- [Task directions]: Check every line of the following material for the word "beliebtesten", then say how many have it, with no other words.

- [Study material]:
---
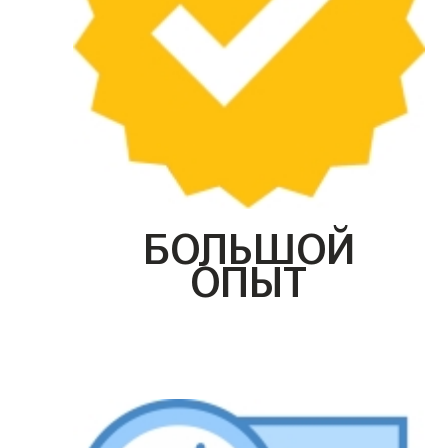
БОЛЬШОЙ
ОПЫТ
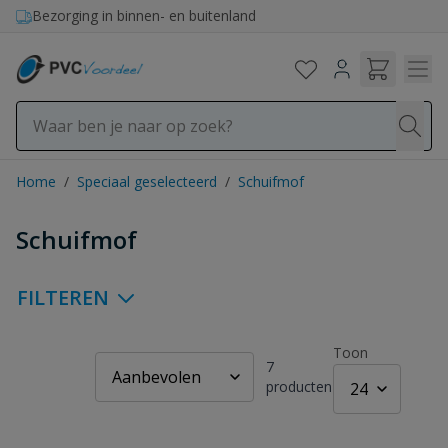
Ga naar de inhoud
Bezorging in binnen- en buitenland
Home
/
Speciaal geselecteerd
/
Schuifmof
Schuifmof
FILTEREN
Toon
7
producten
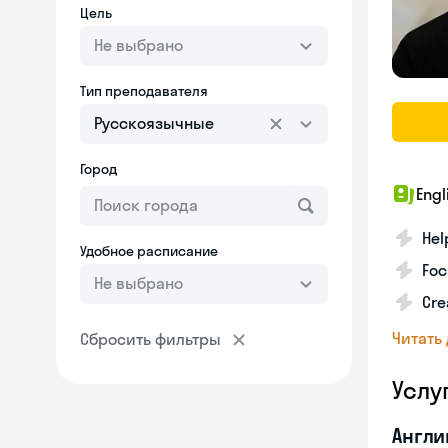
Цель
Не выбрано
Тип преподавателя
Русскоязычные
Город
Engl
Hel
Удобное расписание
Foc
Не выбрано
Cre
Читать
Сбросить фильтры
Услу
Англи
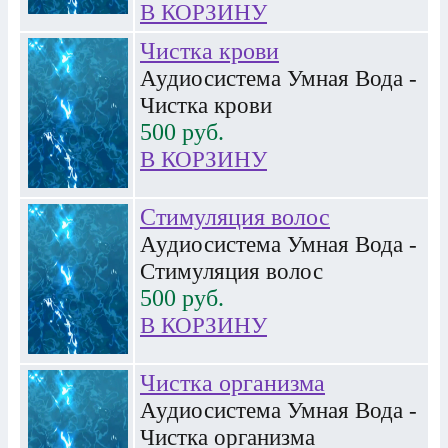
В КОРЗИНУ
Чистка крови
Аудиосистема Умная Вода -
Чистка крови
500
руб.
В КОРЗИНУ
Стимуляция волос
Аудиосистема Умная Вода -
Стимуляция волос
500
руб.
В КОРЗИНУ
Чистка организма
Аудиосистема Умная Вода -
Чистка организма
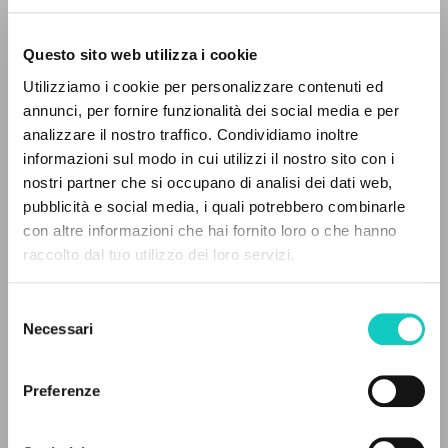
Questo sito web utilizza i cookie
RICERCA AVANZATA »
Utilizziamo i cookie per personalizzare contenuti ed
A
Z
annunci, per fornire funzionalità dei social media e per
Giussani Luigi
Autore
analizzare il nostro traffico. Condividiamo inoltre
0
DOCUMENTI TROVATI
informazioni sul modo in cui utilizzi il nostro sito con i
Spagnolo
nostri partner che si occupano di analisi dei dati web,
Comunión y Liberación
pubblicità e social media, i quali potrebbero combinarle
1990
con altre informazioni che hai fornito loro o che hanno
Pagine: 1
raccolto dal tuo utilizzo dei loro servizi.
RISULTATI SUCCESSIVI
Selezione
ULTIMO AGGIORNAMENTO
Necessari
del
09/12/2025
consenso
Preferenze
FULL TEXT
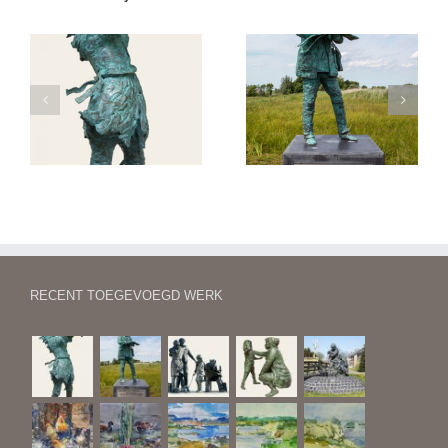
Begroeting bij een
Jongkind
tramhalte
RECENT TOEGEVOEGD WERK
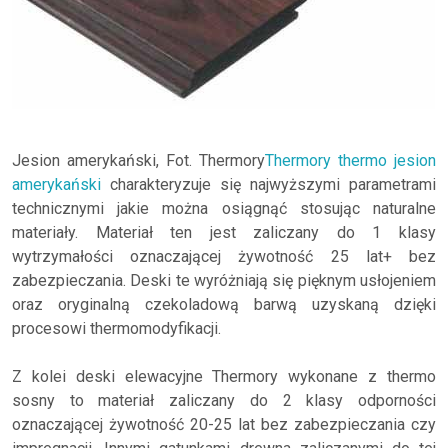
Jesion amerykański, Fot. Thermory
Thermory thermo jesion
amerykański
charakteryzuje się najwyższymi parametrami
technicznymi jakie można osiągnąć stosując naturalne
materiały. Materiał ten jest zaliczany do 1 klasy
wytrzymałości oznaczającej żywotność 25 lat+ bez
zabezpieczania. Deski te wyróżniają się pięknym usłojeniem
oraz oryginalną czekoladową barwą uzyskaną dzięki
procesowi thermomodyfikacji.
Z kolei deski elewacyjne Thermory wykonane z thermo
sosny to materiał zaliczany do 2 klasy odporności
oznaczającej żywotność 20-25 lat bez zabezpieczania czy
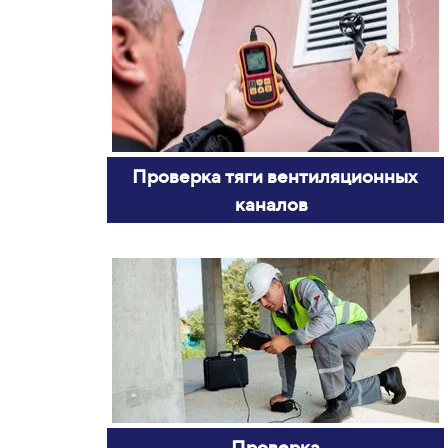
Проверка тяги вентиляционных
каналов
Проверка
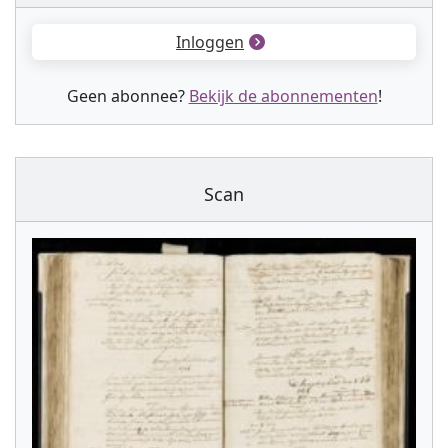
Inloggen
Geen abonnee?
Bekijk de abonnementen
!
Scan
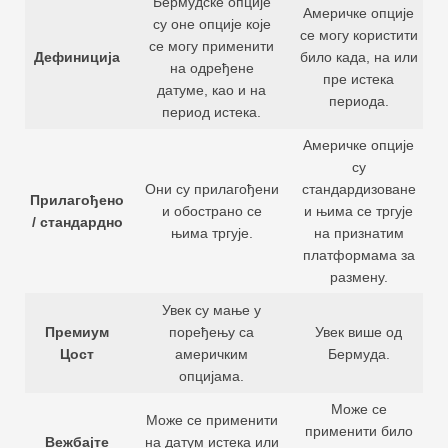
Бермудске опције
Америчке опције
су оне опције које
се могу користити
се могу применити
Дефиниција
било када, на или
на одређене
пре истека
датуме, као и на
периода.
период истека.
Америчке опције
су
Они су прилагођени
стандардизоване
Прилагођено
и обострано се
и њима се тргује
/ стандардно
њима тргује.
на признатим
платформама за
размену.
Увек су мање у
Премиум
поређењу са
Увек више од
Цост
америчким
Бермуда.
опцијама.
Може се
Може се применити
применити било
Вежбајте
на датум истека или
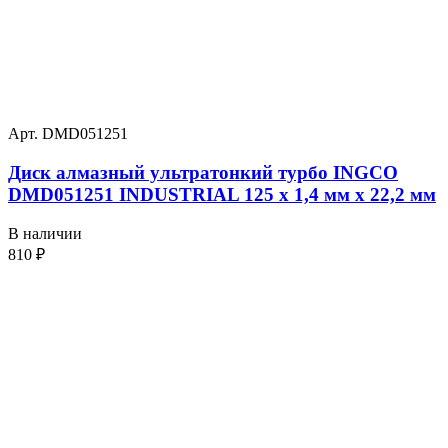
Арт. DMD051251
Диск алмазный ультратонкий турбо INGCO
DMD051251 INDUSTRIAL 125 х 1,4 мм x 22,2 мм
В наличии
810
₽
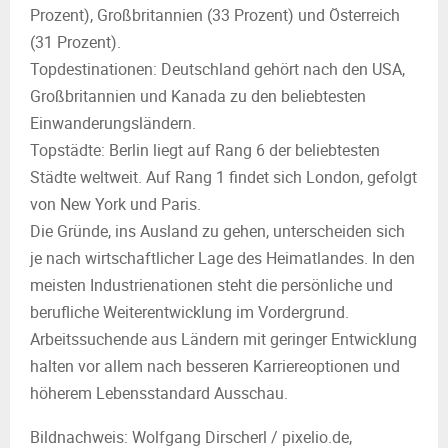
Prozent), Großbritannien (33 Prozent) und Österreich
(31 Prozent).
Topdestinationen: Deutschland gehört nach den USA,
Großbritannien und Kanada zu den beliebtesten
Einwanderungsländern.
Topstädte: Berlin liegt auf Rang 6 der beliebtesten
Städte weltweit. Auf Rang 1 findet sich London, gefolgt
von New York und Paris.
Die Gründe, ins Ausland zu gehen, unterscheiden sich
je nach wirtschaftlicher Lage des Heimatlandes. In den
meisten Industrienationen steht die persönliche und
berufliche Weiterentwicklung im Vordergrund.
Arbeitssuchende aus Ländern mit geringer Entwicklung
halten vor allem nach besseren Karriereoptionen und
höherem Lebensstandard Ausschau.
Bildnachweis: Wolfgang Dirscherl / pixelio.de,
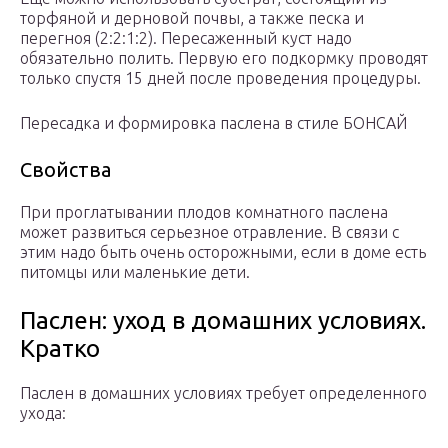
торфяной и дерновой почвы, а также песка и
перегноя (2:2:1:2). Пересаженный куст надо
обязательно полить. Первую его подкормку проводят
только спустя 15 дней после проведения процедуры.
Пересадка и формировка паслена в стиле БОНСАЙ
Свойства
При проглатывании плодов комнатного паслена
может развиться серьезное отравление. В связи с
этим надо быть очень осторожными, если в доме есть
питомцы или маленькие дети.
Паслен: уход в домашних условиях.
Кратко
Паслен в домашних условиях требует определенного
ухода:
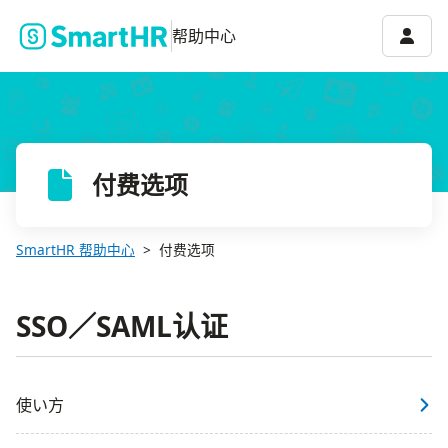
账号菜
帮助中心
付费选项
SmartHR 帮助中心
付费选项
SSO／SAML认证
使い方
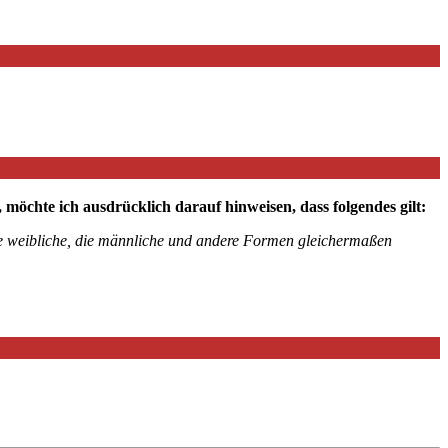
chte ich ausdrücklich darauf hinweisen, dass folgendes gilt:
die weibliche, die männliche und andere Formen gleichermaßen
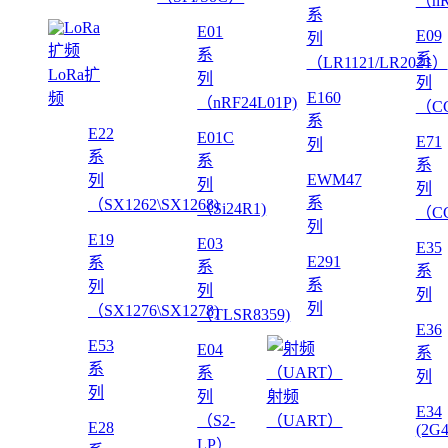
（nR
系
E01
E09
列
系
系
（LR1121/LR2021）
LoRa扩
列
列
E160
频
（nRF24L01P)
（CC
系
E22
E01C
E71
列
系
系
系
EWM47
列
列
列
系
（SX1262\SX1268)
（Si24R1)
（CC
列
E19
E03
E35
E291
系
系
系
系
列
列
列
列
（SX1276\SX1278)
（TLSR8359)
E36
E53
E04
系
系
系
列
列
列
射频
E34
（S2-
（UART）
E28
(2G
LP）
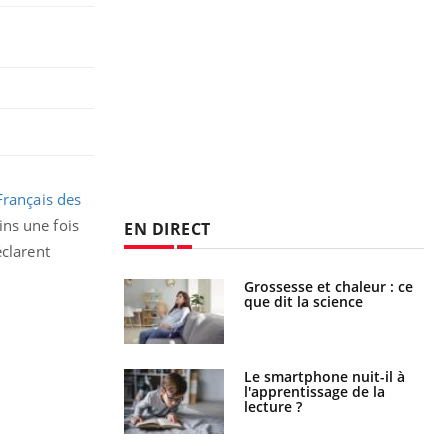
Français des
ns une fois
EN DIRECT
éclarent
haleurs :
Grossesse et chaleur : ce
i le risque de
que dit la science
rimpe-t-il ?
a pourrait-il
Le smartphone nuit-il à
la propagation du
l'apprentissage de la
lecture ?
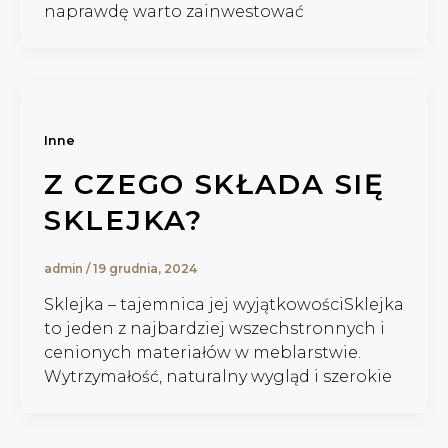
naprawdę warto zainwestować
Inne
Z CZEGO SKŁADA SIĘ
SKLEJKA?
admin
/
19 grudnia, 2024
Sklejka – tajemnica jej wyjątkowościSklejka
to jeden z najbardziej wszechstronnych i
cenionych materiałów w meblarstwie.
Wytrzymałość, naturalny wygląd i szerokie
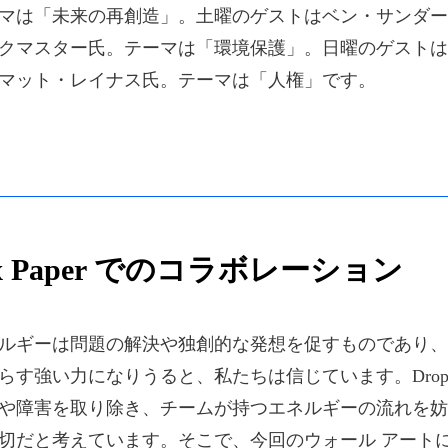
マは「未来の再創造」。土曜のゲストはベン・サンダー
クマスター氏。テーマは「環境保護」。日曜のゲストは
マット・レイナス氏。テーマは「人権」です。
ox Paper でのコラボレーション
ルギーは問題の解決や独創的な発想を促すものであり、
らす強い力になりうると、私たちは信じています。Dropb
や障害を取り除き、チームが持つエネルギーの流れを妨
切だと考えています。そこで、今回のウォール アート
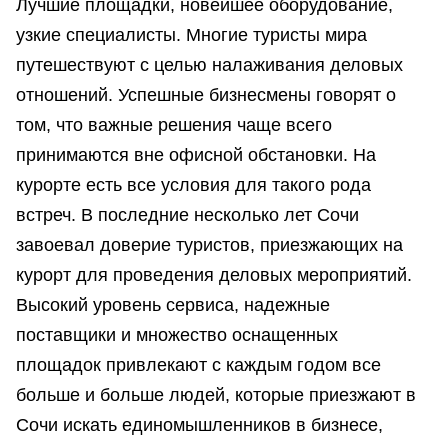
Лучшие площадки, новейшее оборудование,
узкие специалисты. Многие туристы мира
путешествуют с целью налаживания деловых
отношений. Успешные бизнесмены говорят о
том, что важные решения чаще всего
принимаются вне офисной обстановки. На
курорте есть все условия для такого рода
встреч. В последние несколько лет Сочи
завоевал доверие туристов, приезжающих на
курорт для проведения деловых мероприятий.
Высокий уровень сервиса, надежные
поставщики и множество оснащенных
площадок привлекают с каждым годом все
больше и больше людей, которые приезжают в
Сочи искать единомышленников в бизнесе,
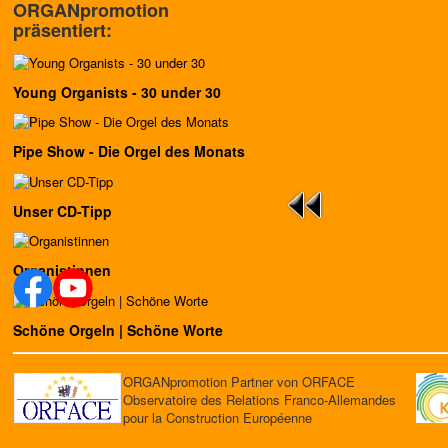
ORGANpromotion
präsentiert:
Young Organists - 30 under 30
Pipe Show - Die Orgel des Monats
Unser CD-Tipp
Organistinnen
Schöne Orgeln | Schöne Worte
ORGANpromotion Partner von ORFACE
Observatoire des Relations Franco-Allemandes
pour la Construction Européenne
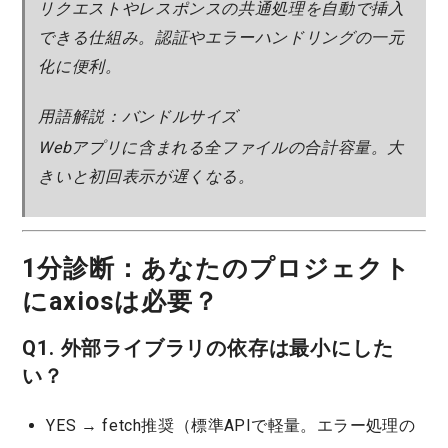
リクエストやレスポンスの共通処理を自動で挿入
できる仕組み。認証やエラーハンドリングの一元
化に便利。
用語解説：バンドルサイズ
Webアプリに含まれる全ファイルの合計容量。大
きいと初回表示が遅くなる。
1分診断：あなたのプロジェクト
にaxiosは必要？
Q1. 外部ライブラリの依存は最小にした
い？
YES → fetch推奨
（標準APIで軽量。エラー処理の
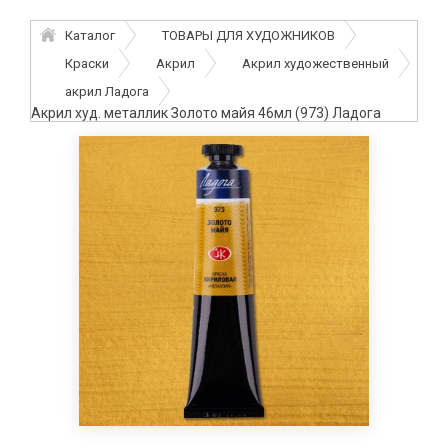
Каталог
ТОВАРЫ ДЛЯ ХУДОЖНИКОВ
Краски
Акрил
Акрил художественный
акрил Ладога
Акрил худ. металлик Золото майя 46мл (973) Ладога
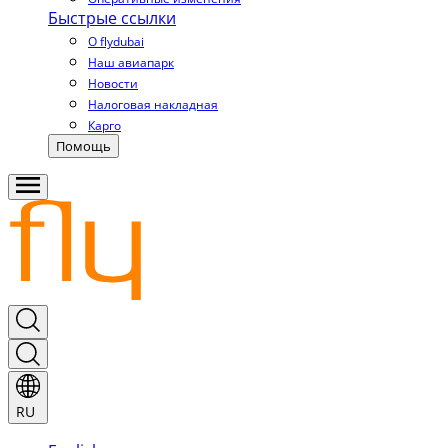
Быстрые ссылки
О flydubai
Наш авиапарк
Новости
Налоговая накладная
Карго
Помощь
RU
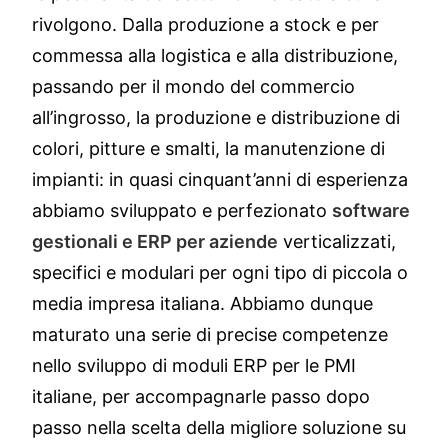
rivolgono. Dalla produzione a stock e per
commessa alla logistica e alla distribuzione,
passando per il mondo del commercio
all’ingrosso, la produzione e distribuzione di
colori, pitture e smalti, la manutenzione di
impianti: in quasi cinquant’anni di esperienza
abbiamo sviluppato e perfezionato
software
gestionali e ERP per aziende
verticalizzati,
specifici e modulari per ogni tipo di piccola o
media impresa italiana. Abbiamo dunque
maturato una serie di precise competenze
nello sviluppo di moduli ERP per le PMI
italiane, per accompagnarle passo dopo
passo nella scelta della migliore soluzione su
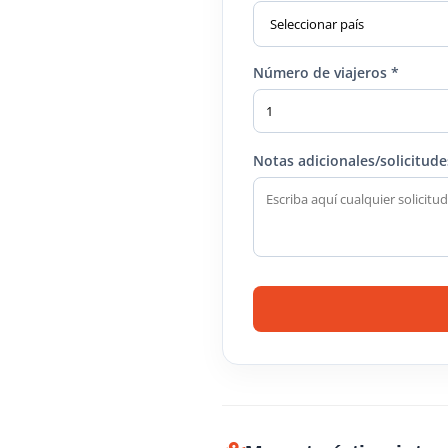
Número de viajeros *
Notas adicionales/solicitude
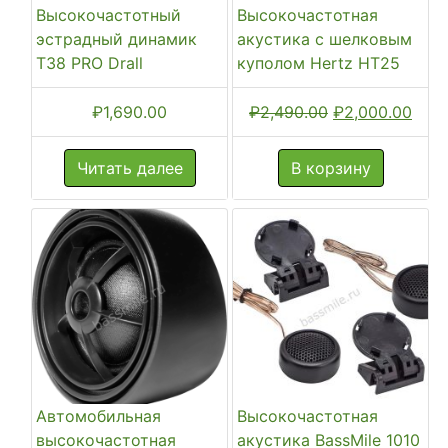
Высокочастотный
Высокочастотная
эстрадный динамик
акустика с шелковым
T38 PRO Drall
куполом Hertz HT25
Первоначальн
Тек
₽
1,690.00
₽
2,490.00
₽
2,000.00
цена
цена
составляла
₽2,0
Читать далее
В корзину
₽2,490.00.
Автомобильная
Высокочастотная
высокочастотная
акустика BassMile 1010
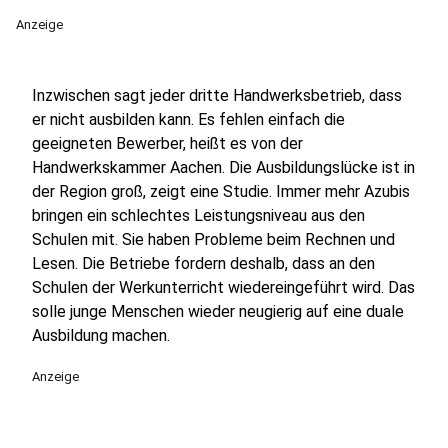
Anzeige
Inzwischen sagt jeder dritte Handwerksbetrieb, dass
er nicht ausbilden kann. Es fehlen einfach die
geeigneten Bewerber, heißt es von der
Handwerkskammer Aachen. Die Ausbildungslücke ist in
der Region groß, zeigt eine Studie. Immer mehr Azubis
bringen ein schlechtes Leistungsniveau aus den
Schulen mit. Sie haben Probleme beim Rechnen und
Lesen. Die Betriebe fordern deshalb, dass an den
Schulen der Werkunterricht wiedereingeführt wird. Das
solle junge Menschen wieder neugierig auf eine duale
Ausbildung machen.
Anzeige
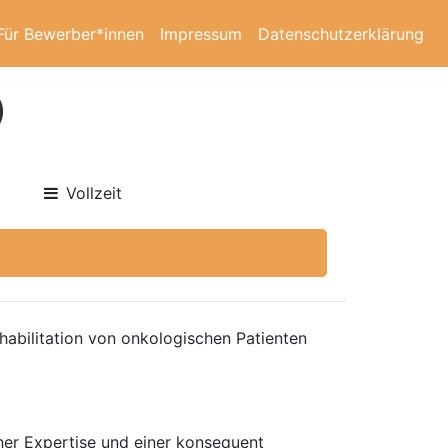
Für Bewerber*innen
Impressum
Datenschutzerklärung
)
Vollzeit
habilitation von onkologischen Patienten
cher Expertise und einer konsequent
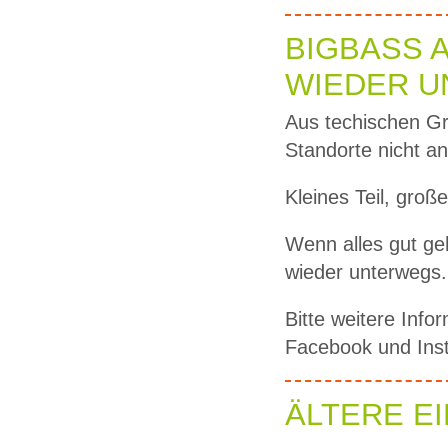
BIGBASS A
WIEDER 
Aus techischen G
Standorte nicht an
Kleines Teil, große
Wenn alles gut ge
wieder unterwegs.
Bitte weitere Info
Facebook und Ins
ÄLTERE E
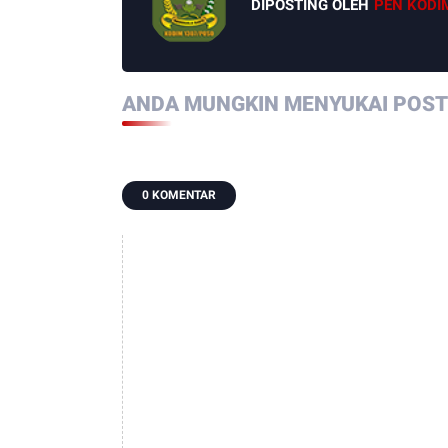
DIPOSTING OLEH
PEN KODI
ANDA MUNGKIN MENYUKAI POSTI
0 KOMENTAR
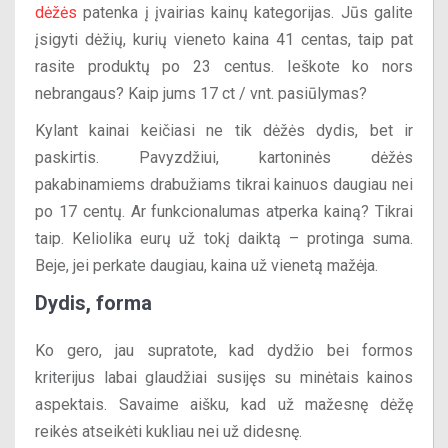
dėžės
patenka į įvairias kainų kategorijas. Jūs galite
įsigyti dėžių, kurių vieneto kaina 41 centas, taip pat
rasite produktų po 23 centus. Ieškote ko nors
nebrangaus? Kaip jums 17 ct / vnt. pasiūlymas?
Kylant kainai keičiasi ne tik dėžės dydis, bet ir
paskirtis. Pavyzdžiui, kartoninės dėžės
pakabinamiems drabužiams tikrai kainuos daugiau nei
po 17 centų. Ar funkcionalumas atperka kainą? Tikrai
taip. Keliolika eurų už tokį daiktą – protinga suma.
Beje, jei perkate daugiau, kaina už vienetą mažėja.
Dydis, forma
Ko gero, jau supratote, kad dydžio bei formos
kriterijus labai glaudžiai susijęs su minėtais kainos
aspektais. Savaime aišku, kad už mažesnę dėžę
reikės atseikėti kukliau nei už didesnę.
---
- [Exercise answer]: 2